## WHAT THE TASK REQUIRES:
Restate exactly the lines that run from the start of the records below to the line containing "Vestibulum varius.", counting both ends, and nothing else; pictures stay out.

= Beginning of Section =

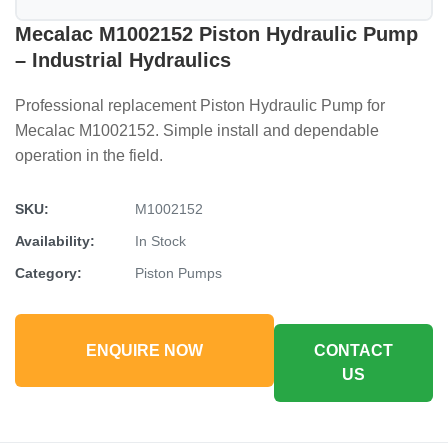
Mecalac M1002152 Piston Hydraulic Pump
– Industrial Hydraulics
Professional replacement Piston Hydraulic Pump for
Mecalac M1002152. Simple install and dependable
operation in the field.
SKU:
M1002152
Availability:
In Stock
Category:
Piston Pumps
ENQUIRE NOW
CONTACT
US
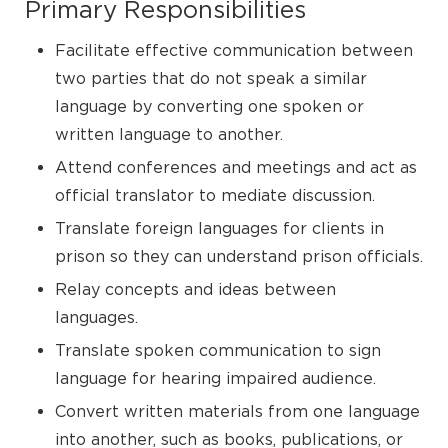
Primary Responsibilities
Facilitate effective communication between
two parties that do not speak a similar
language by converting one spoken or
written language to another.
Attend conferences and meetings and act as
official translator to mediate discussion.
Translate foreign languages for clients in
prison so they can understand prison officials.
Relay concepts and ideas between
languages.
Translate spoken communication to sign
language for hearing impaired audience.
Convert written materials from one language
into another, such as books, publications, or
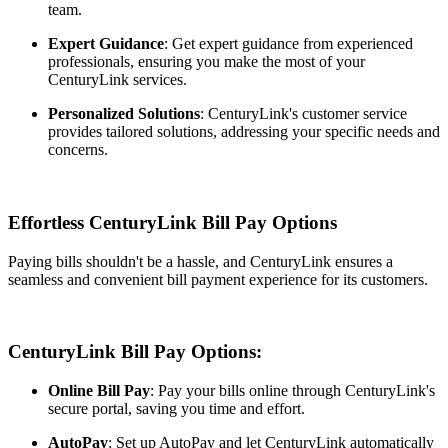
team.
Expert Guidance
: Get expert guidance from experienced
professionals, ensuring you make the most of your
CenturyLink services.
Personalized Solutions
: CenturyLink's customer service
provides tailored solutions, addressing your specific needs and
concerns.
Effortless CenturyLink Bill Pay Options
Paying bills shouldn't be a hassle, and CenturyLink ensures a
seamless and convenient bill payment experience for its customers.
CenturyLink Bill Pay Options:
Online Bill Pay
: Pay your bills online through CenturyLink's
secure portal, saving you time and effort.
AutoPay
: Set up AutoPay and let CenturyLink automatically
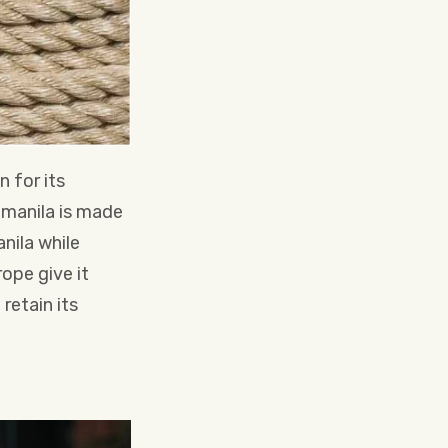
n for its
unmanila is made
nila while
ope give it
 retain its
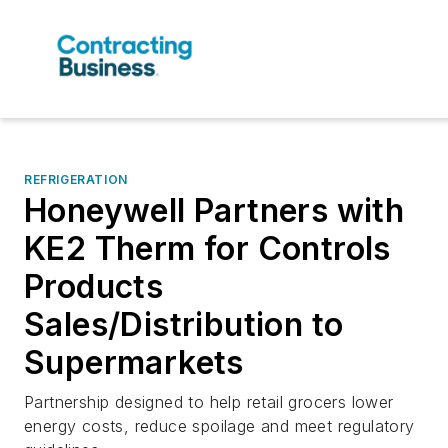
REFRIGERATION
Honeywell Partners with
KE2 Therm for Controls
Products
Sales/Distribution to
Supermarkets
Partnership designed to help retail grocers lower
energy costs, reduce spoilage and meet regulatory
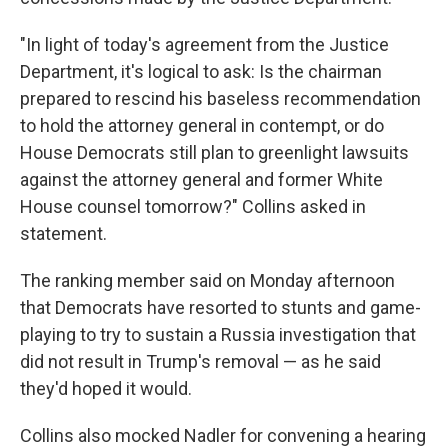
"In light of today's agreement from the Justice
Department, it's logical to ask: Is the chairman
prepared to rescind his baseless recommendation
to hold the attorney general in contempt, or do
House Democrats still plan to greenlight lawsuits
against the attorney general and former White
House counsel tomorrow?" Collins asked in
statement.
The ranking member said on Monday afternoon
that Democrats have resorted to stunts and game-
playing to try to sustain a Russia investigation that
did not result in Trump's removal — as he said
they'd hoped it would.
Collins also mocked Nadler for convening a hearing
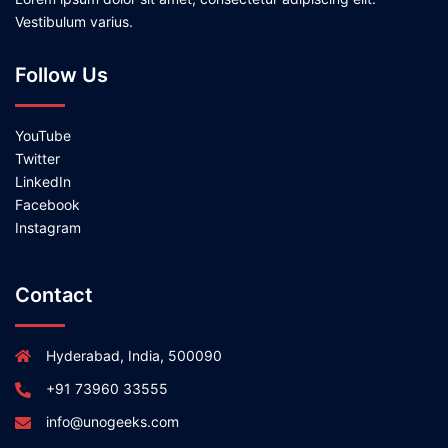
Vestibulum varius.
Follow Us
YouTube
Twitter
LinkedIn
Facebook
Instagram
Contact
Hyderabad, India, 500090
+91 73960 33555
info@unogeeks.com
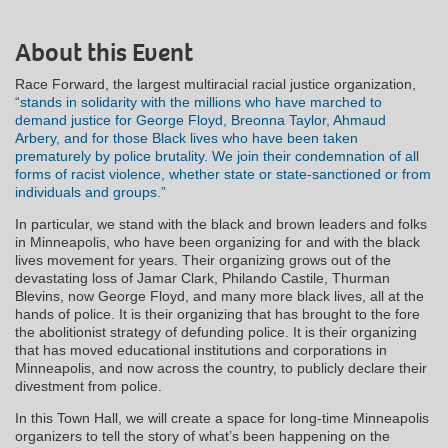
About this Event
Race Forward, the largest multiracial racial justice organization,
“stands in solidarity with the millions who have marched to
demand justice for George Floyd, Breonna Taylor, Ahmaud
Arbery, and for those Black lives who have been taken
prematurely by police brutality. We join their condemnation of all
forms of racist violence, whether state or state-sanctioned or from
individuals and groups.”
In particular, we stand with the black and brown leaders and folks
in Minneapolis, who have been organizing for and with the black
lives movement for years. Their organizing grows out of the
devastating loss of Jamar Clark, Philando Castile, Thurman
Blevins, now George Floyd, and many more black lives, all at the
hands of police. It is their organizing that has brought to the fore
the abolitionist strategy of defunding police. It is their organizing
that has moved educational institutions and corporations in
Minneapolis, and now across the country, to publicly declare their
divestment from police.
In this Town Hall, we will create a space for long-time Minneapolis
organizers to tell the story of what’s been happening on the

= End of Section =

## RESULT BELOW:
Mecalac M1002152 Piston Hydraulic Pump
– Industrial Hydraulics
Professional replacement Piston Hydraulic Pump for
Mecalac M1002152. Simple install and dependable
operation in the field.
SKU:
M1002152
Availability:
In Stock
Category:
Piston Pumps
ENQUIRE NOW
CONTACT
US
Primary Responsibilities
Facilitate effective communication between
two parties that do not speak a similar
language by converting one spoken or
written language to another.
Attend conferences and meetings and act as
official translator to mediate discussion.
Translate foreign languages for clients in
prison so they can understand prison officials.
Relay concepts and ideas between
languages.
Translate spoken communication to sign
language for hearing impaired audience.
Convert written materials from one language
into another, such as books, publications, or
team.
Expert Guidance
: Get expert guidance from experienced
professionals, ensuring you make the most of your
CenturyLink services.
Personalized Solutions
: CenturyLink's customer service
provides tailored solutions, addressing your specific needs and
concerns.
Effortless CenturyLink Bill Pay Options
Paying bills shouldn't be a hassle, and CenturyLink ensures a
seamless and convenient bill payment experience for its customers.
CenturyLink Bill Pay Options:
Online Bill Pay
: Pay your bills online through CenturyLink's
secure portal, saving you time and effort.
AutoPay
: Set up AutoPay and let CenturyLink automatically
n for its
unmanila is made
nila while
ope give it
 retain its
REFRIGERATION
Honeywell Partners with
KE2 Therm for Controls
Products
Sales/Distribution to
Supermarkets
Partnership designed to help retail grocers lower
energy costs, reduce spoilage and meet regulatory
"In light of today's agreement from the Justice
Department, it's logical to ask: Is the chairman
prepared to rescind his baseless recommendation
to hold the attorney general in contempt, or do
House Democrats still plan to greenlight lawsuits
against the attorney general and former White
House counsel tomorrow?" Collins asked in
statement.
The ranking member said on Monday afternoon
that Democrats have resorted to stunts and game-
playing to try to sustain a Russia investigation that
did not result in Trump's removal — as he said
they'd hoped it would.
Collins also mocked Nadler for convening a hearing
Vestibulum varius.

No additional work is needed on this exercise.